_Instructions for the task_
Set down only what runs from the line containing "show (488, 1007)" through the last line of the data, exactly as it reads.

** Opening Entries supplied block **

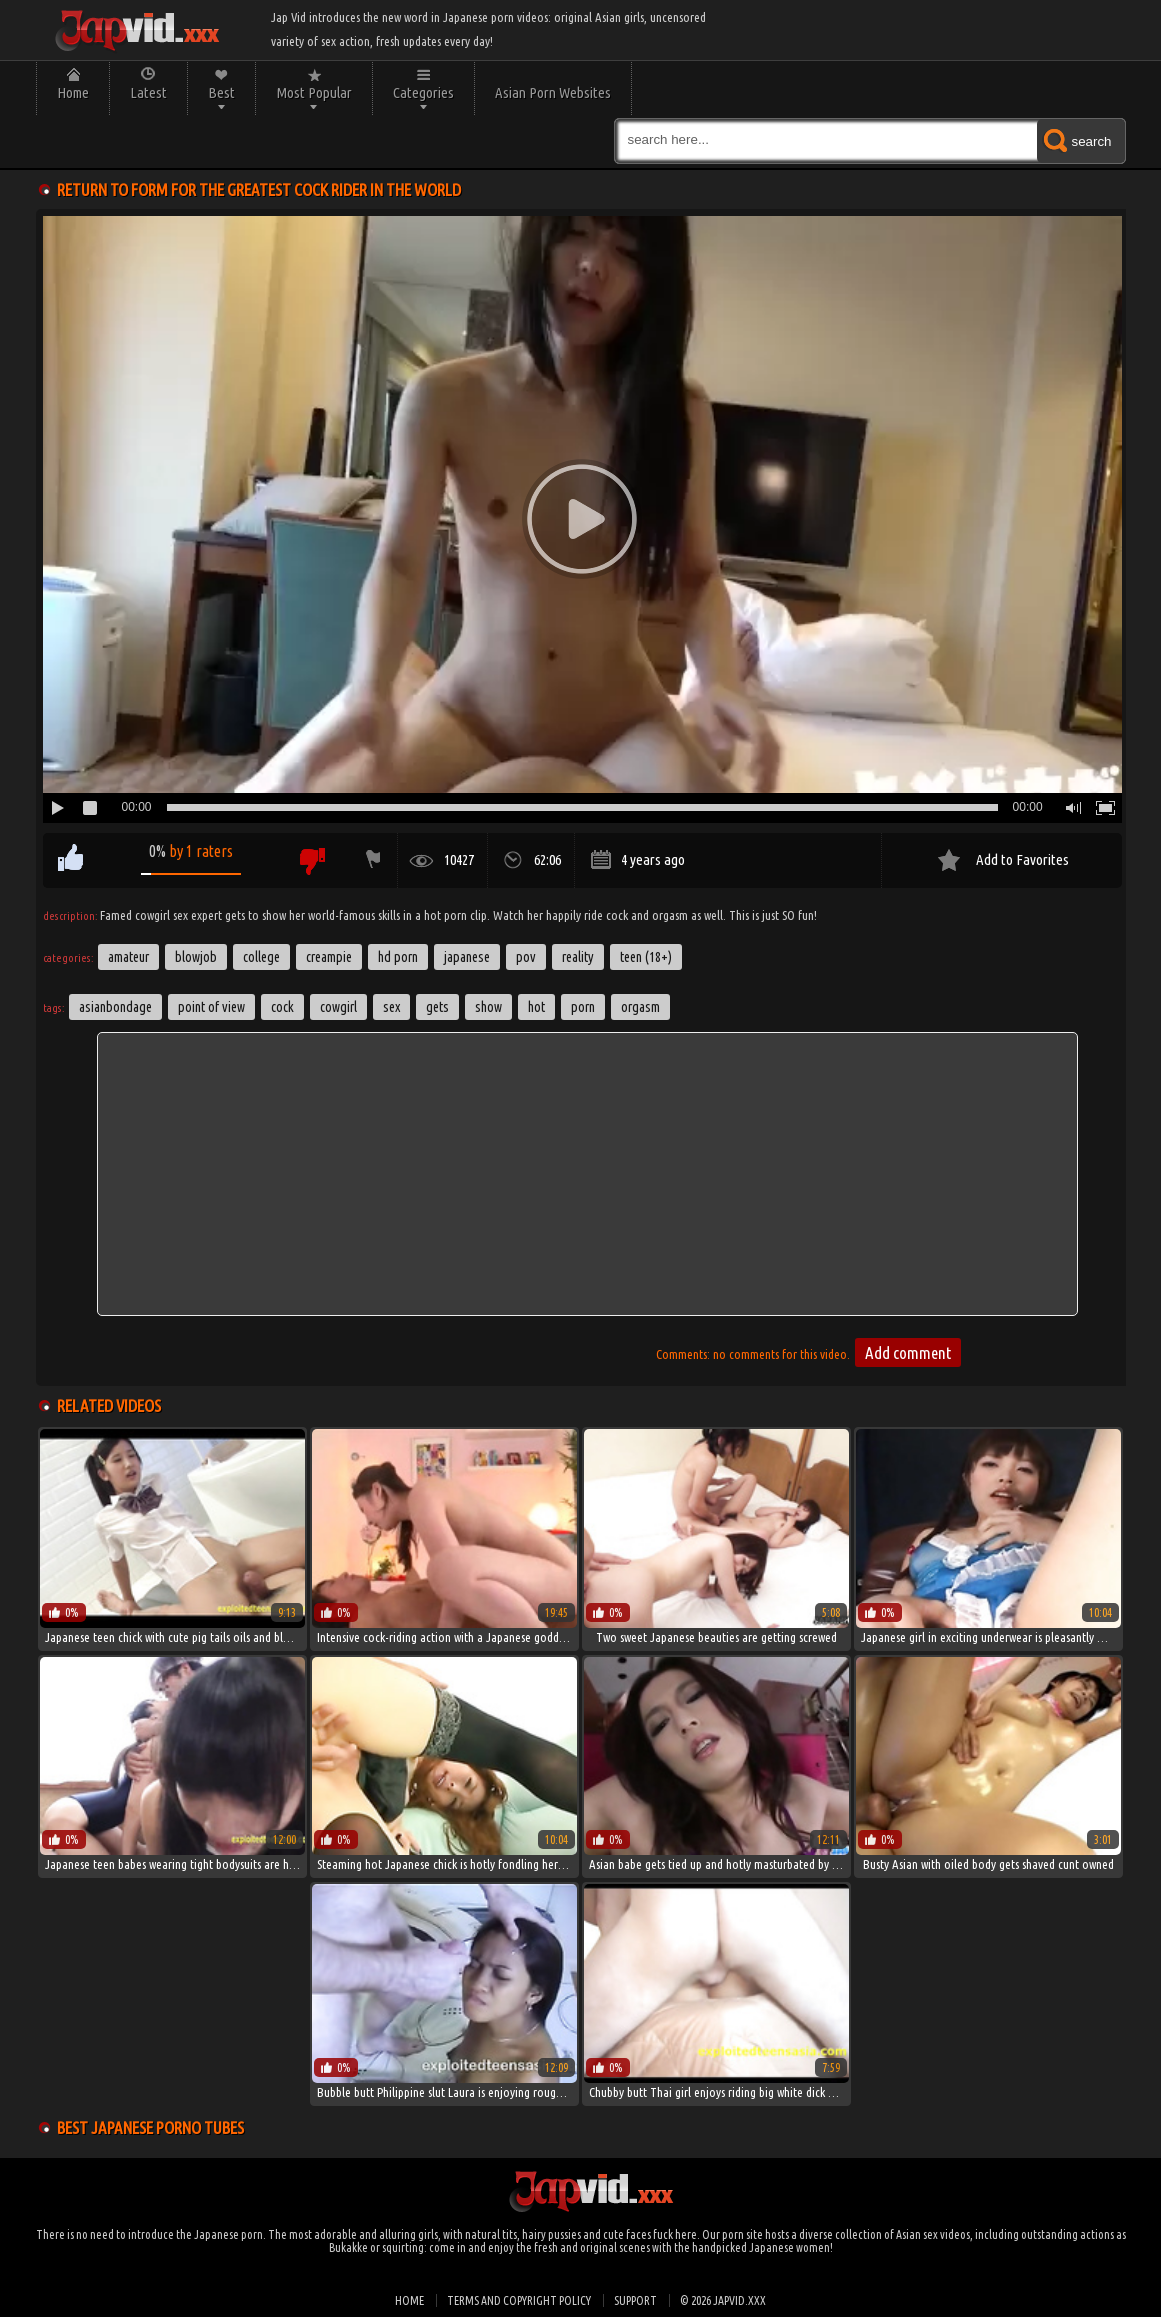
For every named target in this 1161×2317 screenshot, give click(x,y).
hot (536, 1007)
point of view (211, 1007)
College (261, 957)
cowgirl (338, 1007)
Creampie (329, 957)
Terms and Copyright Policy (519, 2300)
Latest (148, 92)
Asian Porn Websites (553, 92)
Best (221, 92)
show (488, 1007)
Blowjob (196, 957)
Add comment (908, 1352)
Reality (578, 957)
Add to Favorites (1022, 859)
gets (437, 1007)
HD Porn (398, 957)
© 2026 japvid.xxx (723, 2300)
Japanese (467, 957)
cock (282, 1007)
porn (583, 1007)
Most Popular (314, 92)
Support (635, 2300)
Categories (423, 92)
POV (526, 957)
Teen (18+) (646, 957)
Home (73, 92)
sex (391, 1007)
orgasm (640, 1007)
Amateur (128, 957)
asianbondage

** Closing Entries supplied block **

_Reply_
show (488, 1007)
Blowjob (196, 957)
Add comment (908, 1352)
Reality (578, 957)
Add to Favorites (1022, 859)
gets (437, 1007)
HD Porn (398, 957)
© 2026 japvid.xxx (723, 2300)
Japanese (467, 957)
cock (282, 1007)
porn (583, 1007)
Most Popular (314, 92)
Support (635, 2300)
Categories (423, 92)
POV (526, 957)
Teen (18+) (646, 957)
Home (73, 92)
sex (391, 1007)
orgasm (640, 1007)
Amateur (128, 957)
asianbondage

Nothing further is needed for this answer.